Task lifecycle (end to end)
Section titled “Task lifecycle (end to end)”Here’s what happens for a single call.add([1, 2]):
- Host:
call.add([1, 2])is invoked. The input is not a promise, so no awaiting needed. - Host: The balancer selects a lane (say, worker 0).
- Host: The dispatcher finds a free slot in worker 0’s request mailbox (bitset claim).
- Host:
[1, 2]is encoded. A small tuple fits in the static payload path — it’s written to the payload buffer at a known offset, and the slot header records the type tag and offset. - Host:
Atomics.notifywakes worker 0 (or the worker is already spinning and sees the new slot). - Worker 0: Reads the slot header, determines it’s task
add(by function ID). Decodes[1, 2]from the payload buffer. - Worker 0: Calls
([a, b]) => a + bwith[1, 2]. Gets3. - Worker 0: Claims a slot in the response mailbox.
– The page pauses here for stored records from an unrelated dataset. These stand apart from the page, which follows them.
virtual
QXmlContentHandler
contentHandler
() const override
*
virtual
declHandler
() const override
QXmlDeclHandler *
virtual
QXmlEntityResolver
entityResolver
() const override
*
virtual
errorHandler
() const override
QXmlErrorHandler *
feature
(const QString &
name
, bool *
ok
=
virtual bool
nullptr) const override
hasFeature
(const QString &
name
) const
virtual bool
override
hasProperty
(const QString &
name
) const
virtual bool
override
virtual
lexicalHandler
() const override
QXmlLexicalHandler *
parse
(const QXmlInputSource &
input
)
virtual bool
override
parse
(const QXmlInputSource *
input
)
3is a number — fits in the header (header-only path). Writes the result. - Worker 0:
Atomics.notifywakes the host dispatcher. - Host: Reads the response slot. Decodes
3. Resolves the promise returned bycall.add([1, 2]). - Host: Releases the response slot (bitset release).
If the task throws, step 8 writes an error result instead, and step 10 rejects the promise.
Pool lifecycle
Section titled “Pool lifecycle”Startup (createPool)
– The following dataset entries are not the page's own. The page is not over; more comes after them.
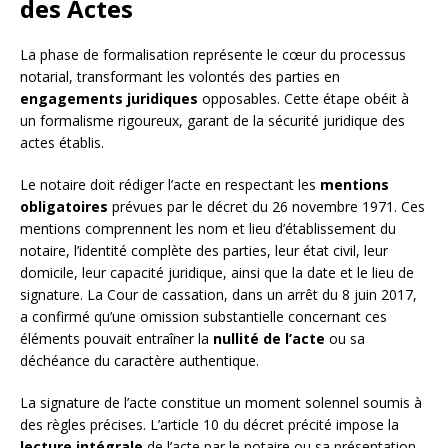
des Actes
La phase de formalisation représente le cœur du processus
notarial, transformant les volontés des parties en
engagements juridiques
opposables. Cette étape obéit à
un formalisme rigoureux, garant de la sécurité juridique des
actes établis.
Le notaire doit rédiger l’acte en respectant les
mentions
obligatoires
prévues par le décret du 26 novembre 1971. Ces
mentions comprennent les nom et lieu d’établissement du
notaire, l’identité complète des parties, leur état civil, leur
domicile, leur capacité juridique, ainsi que la date et le lieu de
signature. La Cour de cassation, dans un arrêt du 8 juin 2017,
a confirmé qu’une omission substantielle concernant ces
éléments pouvait entraîner la
nullité de l’acte
ou sa
déchéance du caractère authentique.
La signature de l’acte constitue un moment solennel soumis à
des règles précises. L’article 10 du décret précité impose la
lecture intégrale
de l’acte par le notaire ou sa présentation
Section titled “Startup (createPool)”- Allocates shared memory regions (mailboxes + payload buffers) for each worker.
- Spawns
threadsworker threads. Each worker imports the task module to discover exportedtask()values. - Workers enter their idle spin/park loop, waiting for work.
- If
permissionis set, generates runtime-specific CLI flags and passes them viaworkerExecArgv. - Returns the
{ call, shutdown }interface.
Running
Section titled “Running”- Calls flow through the dispatch layer continuously.
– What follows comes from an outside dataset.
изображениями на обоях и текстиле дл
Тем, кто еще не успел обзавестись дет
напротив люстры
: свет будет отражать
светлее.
- Workers spin briefly after completing work (in case more arrives), then park.
- The host dispatcher manages backoff independently.
Shutdown
Section titled “Shutdown”shutdown()signals all workers to stop.- If
resolveAfterFinishingAllistrue, workers finish all pending promises before exiting. - All in-flight
call.*()promises for abort-aware tasks reject with"Thread closed". - Worker threads terminate.
Abort signal pool
Section titled “Abort signal pool”Tasks defined with abortSignal: true or abortSignal: { hasAborted: true } use a shared-memory bitset to track cancellation state. The pool has a fixed capacity (default 258, tunable via abortSignalCapacity).
When the host calls .reject() on an abort-aware promise, it flips a bit in the shared bitset. The worker can poll toolkit.hasAborted() to check that bit and bail out early.
This is cooperative, not preemptive — the worker must check. If it doesn’t, the host promise still rejects immediately, but the worker task runs to completion in the background.
Memory layout (per worker)
Section titled “Memory layout (per worker)”| Region | Default size | Purpose |
|---|---|---|
| Request mailbox | Fixed (32 slots) | Call headers, host -> worker |
| Response mailbox | Fixed (32 slots) | Result headers, worker -> host |
| Request payload buffer | 4 MiB initial, 64 MiB max | Argument data |
| Return payload buffer | 4 MiB initial, 64 MiB max | Result data |
| Abort signal bitset | Scales with abortSignalCapacity | Cancellation flags |
With default settings and 4 workers, the shared memory footprint is roughly:
4 workers x (2 mailboxes + 2 x 4 MiB payload buffers) ~ 32 MiB initial
Payload buffers grow on demand up to payloadMaxBytes if the runtime supports growable SharedArrayBuffer.
What Knitting does NOT do
Section titled “What Knitting does NOT do”Understanding the boundaries helps avoid misuse:
- No message passing protocol. Knitting is task-call oriented. If you need pub/sub or event-style messaging, use
postMessage/MessagePort. - No preemption. A long-running task blocks its lane until it finishes. Use
abortSignalwithhasAborted()polling for cooperative cancellation. - No cross-process or cross-machine communication. Shared memory is local to a single process.
- No automatic scaling. Thread count is fixed at pool creation. You choose the parallelism level upfront.
- No browser support (intentionally). Shared memory in browsers has security constraints (Spectre). Knitting stays server-side.